BEGIN

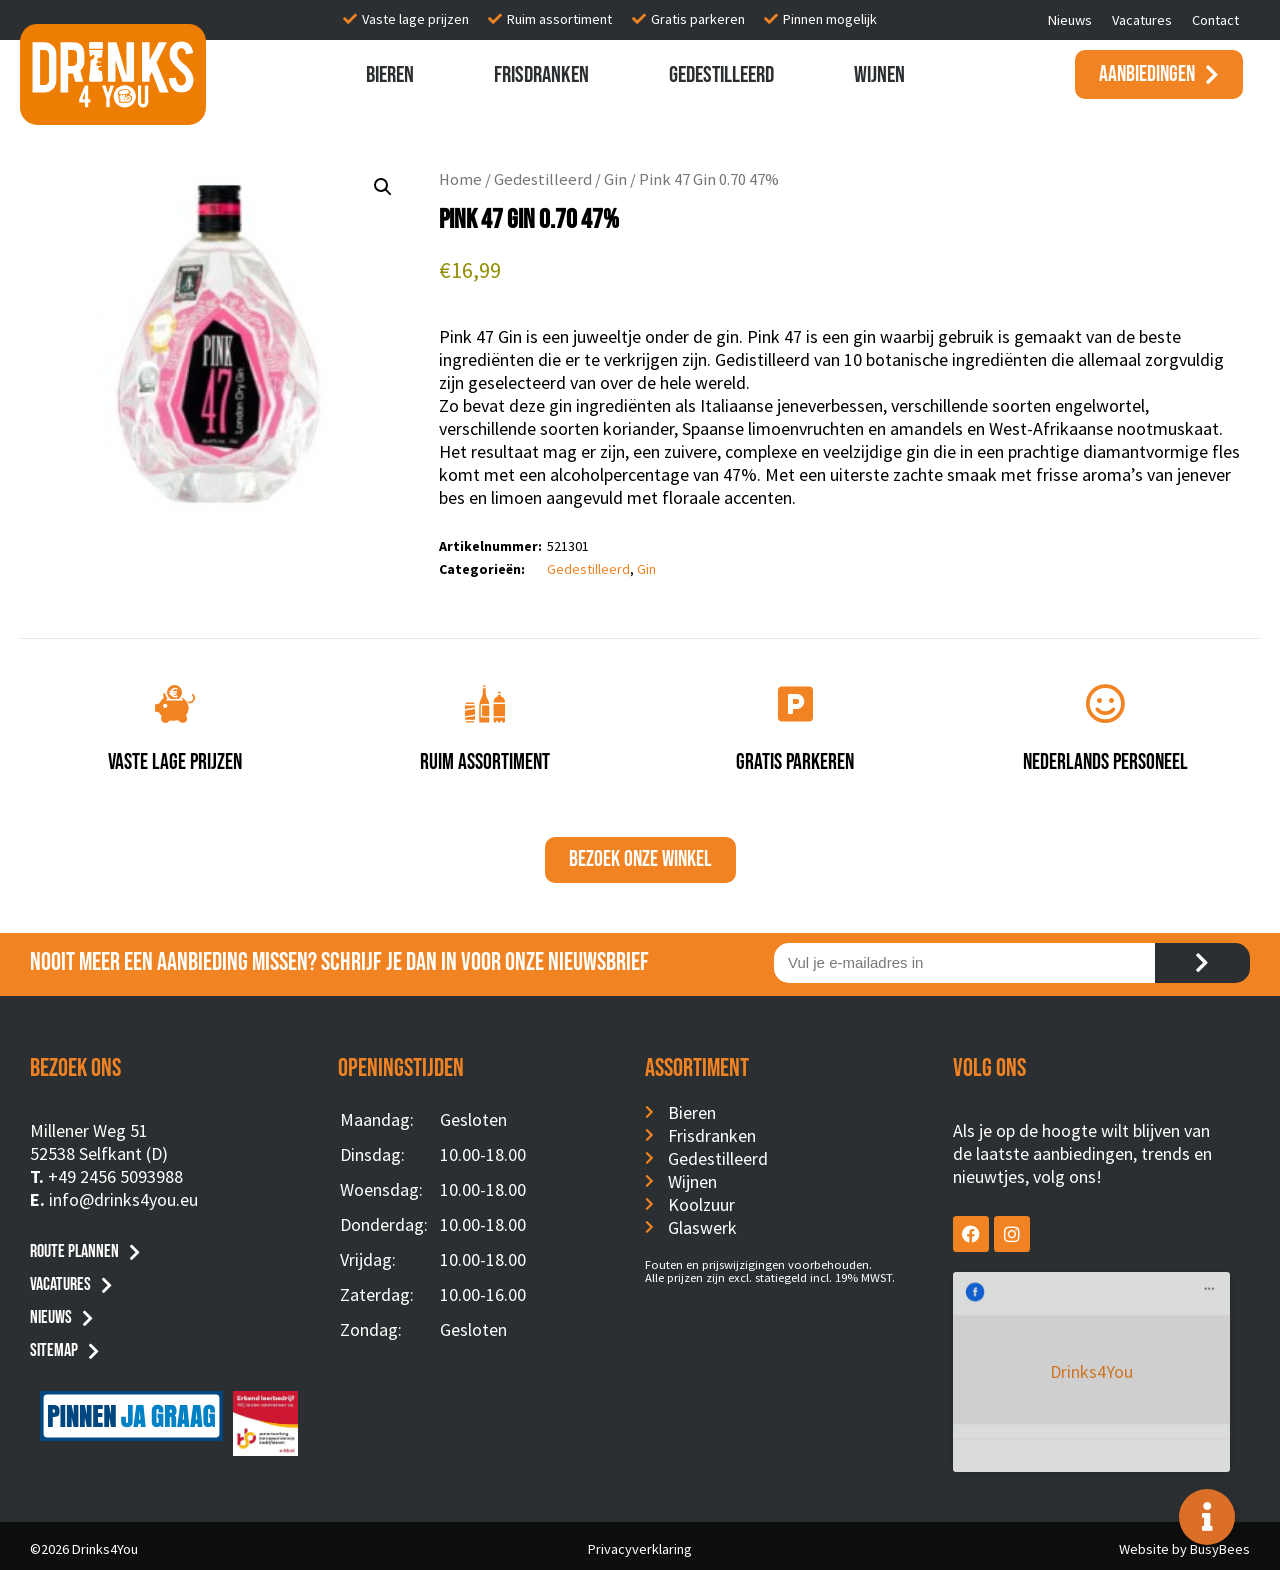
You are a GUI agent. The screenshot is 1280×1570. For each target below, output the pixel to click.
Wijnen (879, 75)
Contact (1215, 20)
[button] (383, 187)
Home (460, 179)
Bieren (390, 75)
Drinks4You (1034, 1301)
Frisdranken (541, 75)
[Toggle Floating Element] (1207, 1517)
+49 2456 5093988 (115, 1176)
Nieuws (1070, 20)
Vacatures (1142, 20)
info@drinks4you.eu (123, 1199)
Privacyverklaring (640, 1543)
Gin (615, 179)
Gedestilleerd (721, 75)
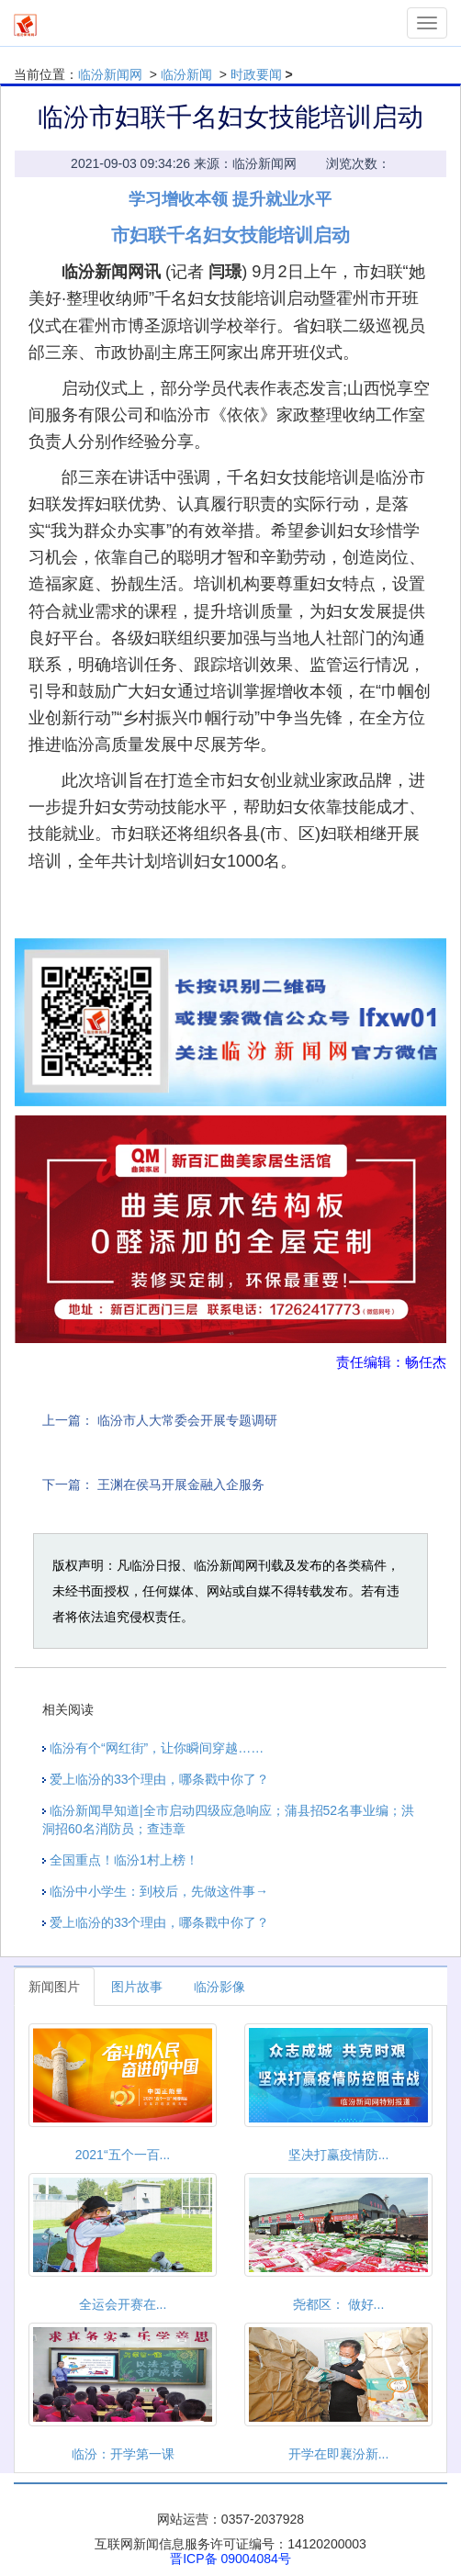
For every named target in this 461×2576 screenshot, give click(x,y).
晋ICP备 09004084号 (230, 2558)
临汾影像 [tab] (219, 1986)
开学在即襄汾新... (338, 2454)
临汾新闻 (186, 74)
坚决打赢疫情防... (338, 2154)
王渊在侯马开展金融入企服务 (180, 1484)
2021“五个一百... (122, 2154)
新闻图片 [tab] (54, 1986)
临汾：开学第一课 (123, 2454)
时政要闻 (256, 74)
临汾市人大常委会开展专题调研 (187, 1420)
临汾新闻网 (110, 74)
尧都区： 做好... (339, 2304)
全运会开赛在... (123, 2304)
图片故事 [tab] (137, 1986)
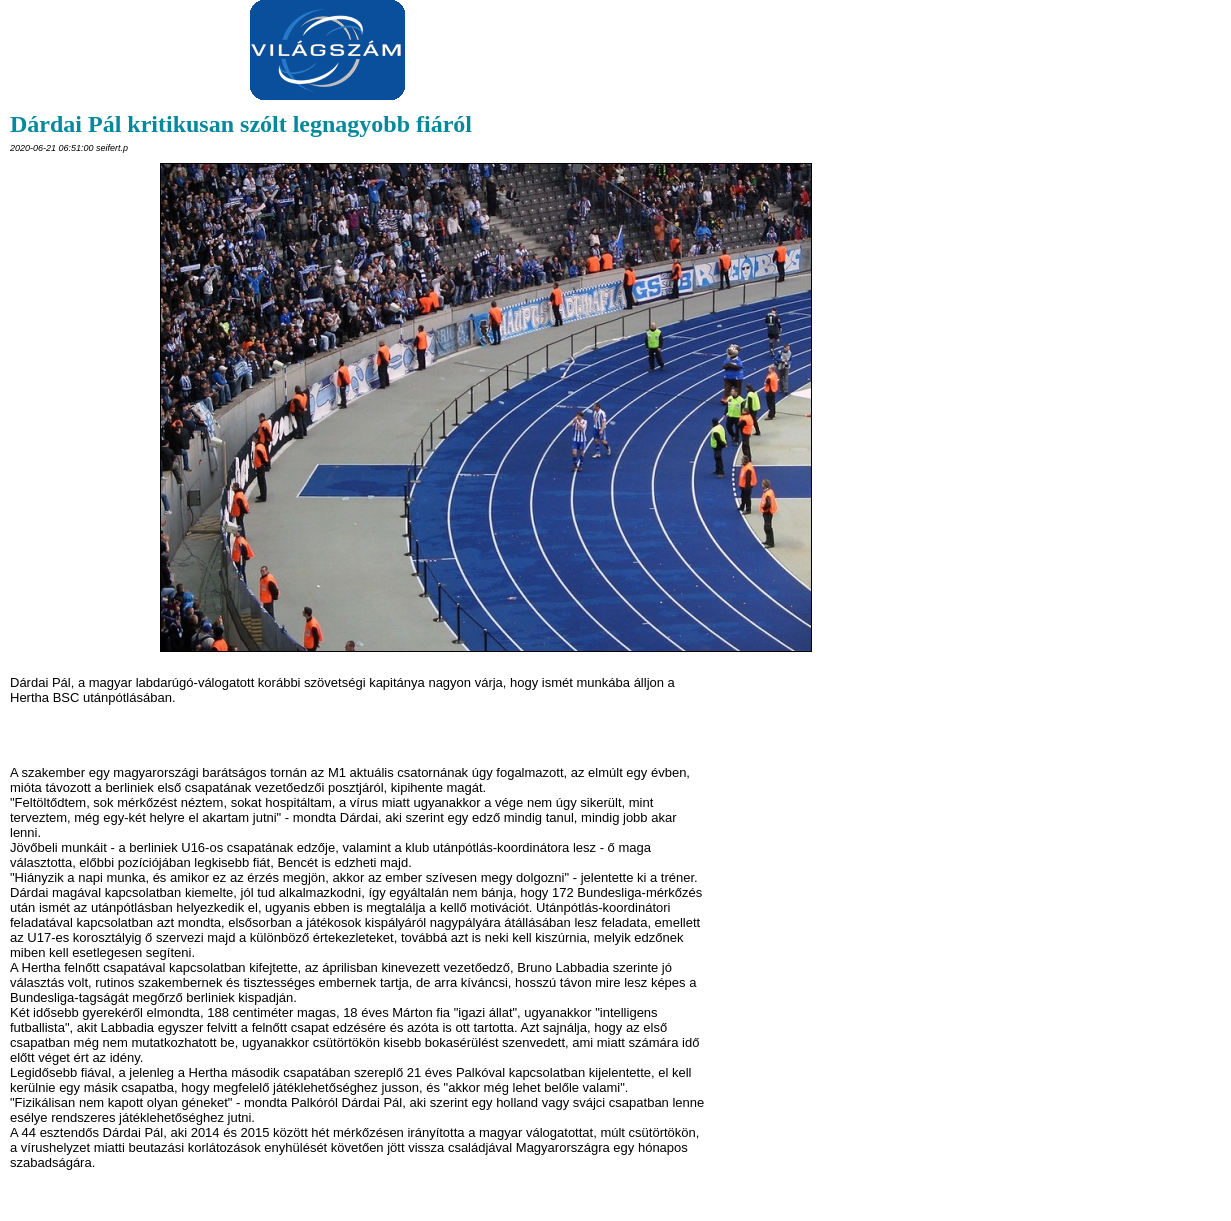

END

• _Exercise details_
Copy the final portion of the records: every line from the one containing "临汾：开学第一课 (123, 2454)" through the last, word for word, without pictures.

• _Output for this exercise_
临汾：开学第一课 (123, 2454)
时政要闻 (256, 74)
临汾市人大常委会开展专题调研 (187, 1420)
临汾新闻网 (110, 74)
尧都区： 做好... (339, 2304)
全运会开赛在... (123, 2304)
图片故事 [tab] (137, 1986)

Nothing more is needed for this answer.